WORK INSTRUCTION:
All records, exactly as written, minus the pictures: copy them out.

Dataset entries
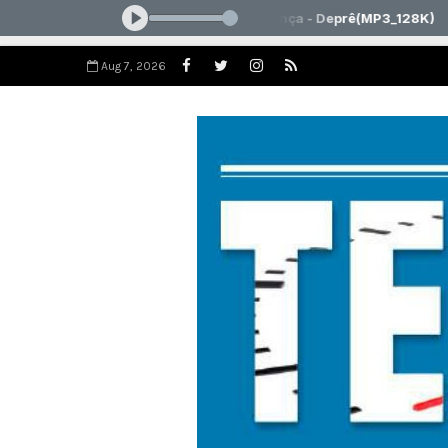
Aug 7, 2026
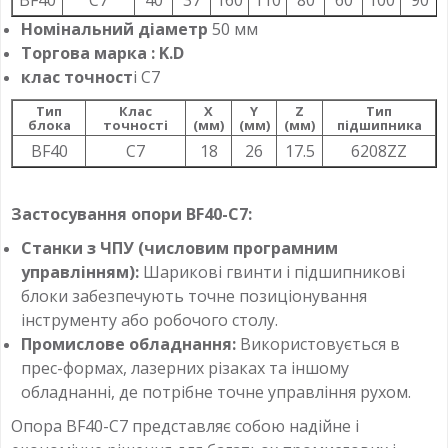
BF40
С7
40
37
160
110
80
60
100
90
Номінальний діаметр
50 мм
Торгова марка : K.D
клас точност
і С7
Тип
Клас
X
Y
Z
Тип
блока
точності
(мм)
(мм)
(мм)
підшипника
BF40
С7
18
26
17.5
6208ZZ
Застосування опори BF40-C7:
Станки з ЧПУ (числовим програмним
управлінням):
Шарикові гвинти і підшипникові
блоки забезпечують точне позиціонування
інструменту або робочого столу.
Промислове обладнання:
Використовується в
прес-формах, лазерних різаках та іншому
обладнанні, де потрібне точне управління рухом.
Опора BF40-C7 представляє собою надійне і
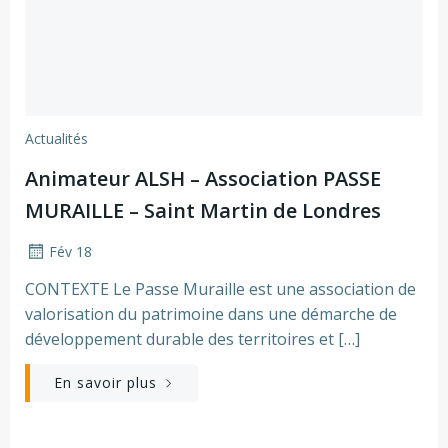
Actualités
Animateur ALSH – Association PASSE
MURAILLE – Saint Martin de Londres
Fév 18
CONTEXTE Le Passe Muraille est une association de
valorisation du patrimoine dans une démarche de
développement durable des territoires et […]
En savoir plus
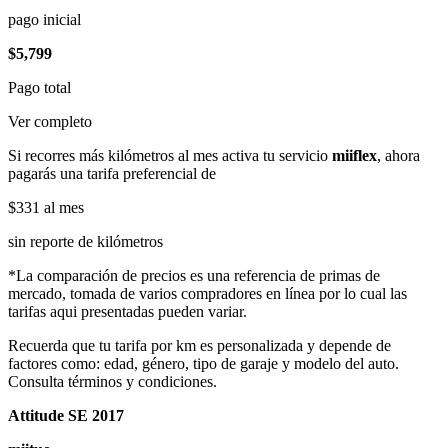
pago inicial
$5,799
Pago total
Ver completo
Si recorres más kilómetros al mes activa tu servicio
miiflex
, ahora
pagarás una tarifa preferencial de
$331
al mes
sin reporte de kilómetros
*La comparación de precios es una referencia de primas de
mercado, tomada de varios compradores en línea por lo cual las
tarifas aqui presentadas pueden variar.
Recuerda que tu tarifa por km es personalizada y depende de
factores como: edad, género, tipo de garaje y modelo del auto.
Consulta términos y condiciones.
Attitude SE 2017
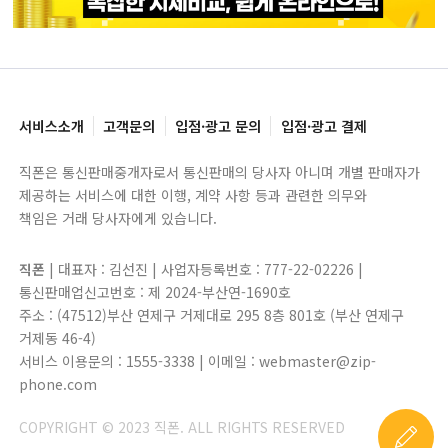
서비스소개
고객문의
입점·광고 문의
입점·광고 결제
직폰은 통신판매중개자로서 통신판매의 당사자 아니며 개별 판매자가
제공하는 서비스에 대한 이행, 계약 사항 등과 관련한 의무와
책임은 거래 당사자에게 있습니다.
직폰
| 대표자 : 김선진 | 사업자등록번호 : 777-22-02226 |
통신판매업신고번호 : 제 2024-부산연-1690호
주소 : (47512)부산 연제구 거제대로 295 8층 801호 (부산 연제구
거제동 46-4)
서비스 이용문의 : 1555-3338 | 이메일 : webmaster@zip-
phone.com
COPYRIGHT © 2023 직폰. ALL RIGHTS RESERVED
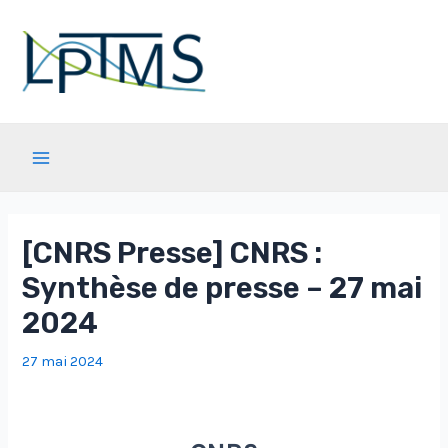
Aller
au
contenu
Main
Menu
[CNRS Presse] CNRS :
Synthèse de presse – 27 mai
2024
27 mai 2024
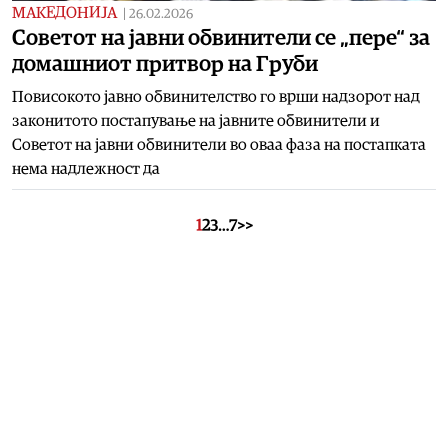
МАКЕДОНИЈА
|
26.02.2026
Советот на јавни обвинители се „пере“ за
домашниот притвор на Груби
Повисокото јавно обвинителство го врши надзорот над
законитото постапување на јавните обвинители и
Советот на јавни обвинители во оваа фаза на постапката
нема надлежност да
1
2
3
…
7
>>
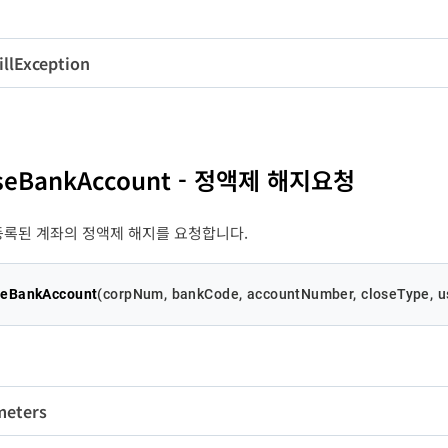
llException
ntractState
Integer
1
변수명
타입
길이
de
Integer
-
oseBankAccount - 정액제 해지요청
oseRequestYN
Boolean
-
ssage
String
-
등록된 계좌의 정액제 해지를 요청합니다.
eRestrictYN
Boolean
-
seBankAccount
(
corpNum, bankCode, accountNumber, closeType, us
oseOnExpired
Boolean
-
meters
PaidYN
Boolean
-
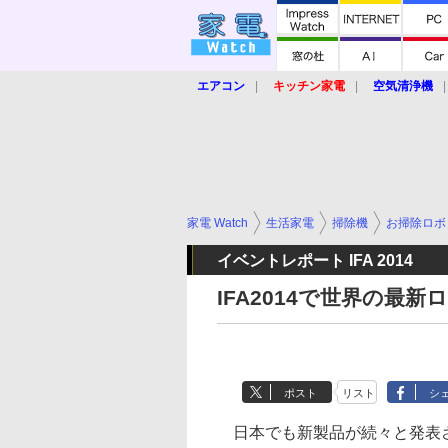
エアコン
キッチン家電
空気清浄機
炊飯器
ロボット掃除機
暖房器具
業界動向
【家電大賞2019】
【e-bi
家電 Watch
生活家電
掃除機
お掃除ロボ
イベントレポート IFA 2014
IFA2014で世界の最
ポスト
リスト
シ
日本でも新製品が続々と発表さ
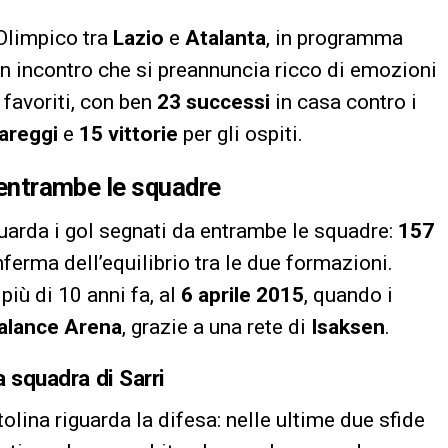
Olimpico tra
Lazio
e
Atalanta
, in programma
Un incontro che si preannuncia ricco di emozioni
 favoriti, con ben
23 successi
in casa contro i
areggi
e
15 vittorie
per gli ospiti.
r entrambe le squadre
uarda i gol segnati da entrambe le squadre:
157
nferma dell’equilibrio tra le due formazioni.
 più di 10 anni fa, al
6 aprile 2015
, quando i
alance Arena
, grazie a una rete di
Isaksen
.
a squadra di Sarri
olina riguarda la difesa: nelle ultime due sfide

RESPONSE AREA:
Aug 7, 2026
BF40
С7
40
37
160
110
80
60
100
90
Номінальний діаметр
50 мм
Торгова марка : K.D
клас точност
і С7
Тип
Клас
X
Y
Z
Тип
блока
точності
(мм)
(мм)
(мм)
підшипника
BF40
С7
18
26
17.5
6208ZZ
Застосування опори BF40-C7:
Станки з ЧПУ (числовим програмним
управлінням):
Шарикові гвинти і підшипникові
блоки забезпечують точне позиціонування
інструменту або робочого столу.
Промислове обладнання:
Використовується в
прес-формах, лазерних різаках та іншому
обладнанні, де потрібне точне управління рухом.
Опора BF40-C7 представляє собою надійне і
Actualités
Animateur ALSH – Association PASSE
MURAILLE – Saint Martin de Londres
Fév 18
CONTEXTE Le Passe Muraille est une association de
valorisation du patrimoine dans une démarche de
développement durable des territoires et […]
En savoir plus
pago inicial
$5,799
Pago total
Ver completo
Si recorres más kilómetros al mes activa tu servicio
miiflex
, ahora
pagarás una tarifa preferencial de
$331
al mes
sin reporte de kilómetros
*La comparación de precios es una referencia de primas de
mercado, tomada de varios compradores en línea por lo cual las
tarifas aqui presentadas pueden variar.
Recuerda que tu tarifa por km es personalizada y depende de
factores como: edad, género, tipo de garaje y modelo del auto.
Consulta términos y condiciones.
Attitude SE 2017
서비스소개
고객문의
입점·광고 문의
입점·광고 결제
직폰은 통신판매중개자로서 통신판매의 당사자 아니며 개별 판매자가
제공하는 서비스에 대한 이행, 계약 사항 등과 관련한 의무와
책임은 거래 당사자에게 있습니다.
직폰
| 대표자 : 김선진 | 사업자등록번호 : 777-22-02226 |
통신판매업신고번호 : 제 2024-부산연-1690호
주소 : (47512)부산 연제구 거제대로 295 8층 801호 (부산 연제구
거제동 46-4)
서비스 이용문의 : 1555-3338 | 이메일 : webmaster@zip-
phone.com
COPYRIGHT © 2023 직폰. ALL RIGHTS RESERVED
Aller
au
contenu
Main
Menu
[CNRS Presse] CNRS :
Synthèse de presse – 27 mai
2024
27 mai 2024
МАКЕДОНИЈА
|
26.02.2026
Советот на јавни обвинители се „пере“ за
домашниот притвор на Груби
Повисокото јавно обвинителство го врши надзорот над
законитото постапување на јавните обвинители и
Советот на јавни обвинители во оваа фаза на постапката
нема надлежност да
1
2
3
…
7
>>
llException
ntractState
Integer
1
변수명
타입
길이
de
Integer
-
oseBankAccount - 정액제 해지요청
oseRequestYN
Boolean
-
ssage
String
-
등록된 계좌의 정액제 해지를 요청합니다.
eRestrictYN
Boolean
-
seBankAccount
(
corpNum, bankCode, accountNumber, closeType, us
oseOnExpired
Boolean
-
meters
PaidYN
Boolean
-
エアコン
キッチン家電
空気清浄機
炊飯器
ロボット掃除機
暖房器具
業界動向
【家電大賞2019】
【e-bi
家電 Watch
生活家電
掃除機
お掃除ロボ
イベントレポート IFA 2014
IFA2014で世界の最
ポスト
リスト
シ
日本でも新製品が続々と発表さ
Olimpico tra
Lazio
e
Atalanta
, in programma
Un incontro che si preannuncia ricco di emozioni
 favoriti, con ben
23 successi
in casa contro i
areggi
e
15 vittorie
per gli ospiti.
r entrambe le squadre
uarda i gol segnati da entrambe le squadre:
157
nferma dell’equilibrio tra le due formazioni.
 più di 10 anni fa, al
6 aprile 2015
, quando i
alance Arena
, grazie a una rete di
Isaksen
.
a squadra di Sarri
olina riguarda la difesa: nelle ultime due sfide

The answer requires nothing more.